§ Your assignment
Extract the text of each entry below exactly, leaving every image behind.

§ Provided material
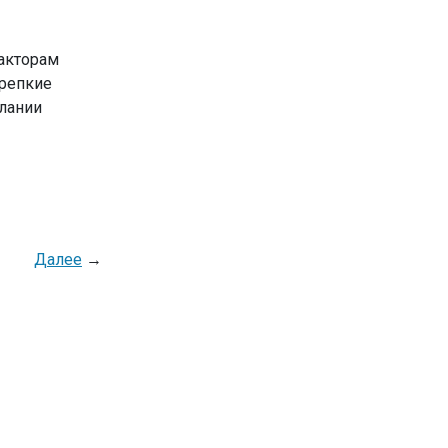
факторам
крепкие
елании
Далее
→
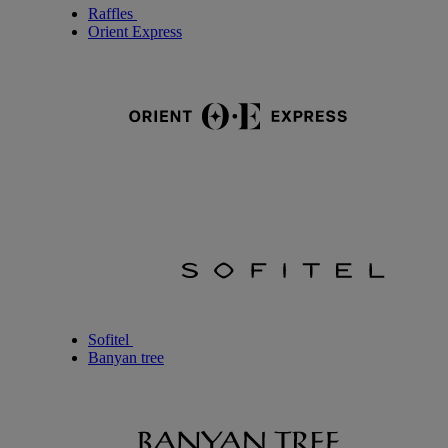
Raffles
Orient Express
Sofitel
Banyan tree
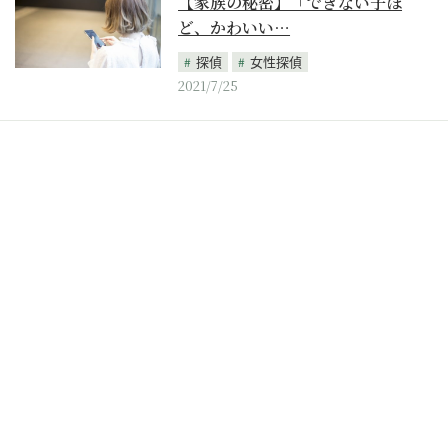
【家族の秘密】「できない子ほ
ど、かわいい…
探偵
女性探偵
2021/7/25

§ Output of the exercise
факторам
крепкие
елании
Далее
→
Raffles
Orient Express
Sofitel
Banyan tree
【家族の秘密】「できない子ほ
ど、かわいい…
探偵
女性探偵
2021/7/25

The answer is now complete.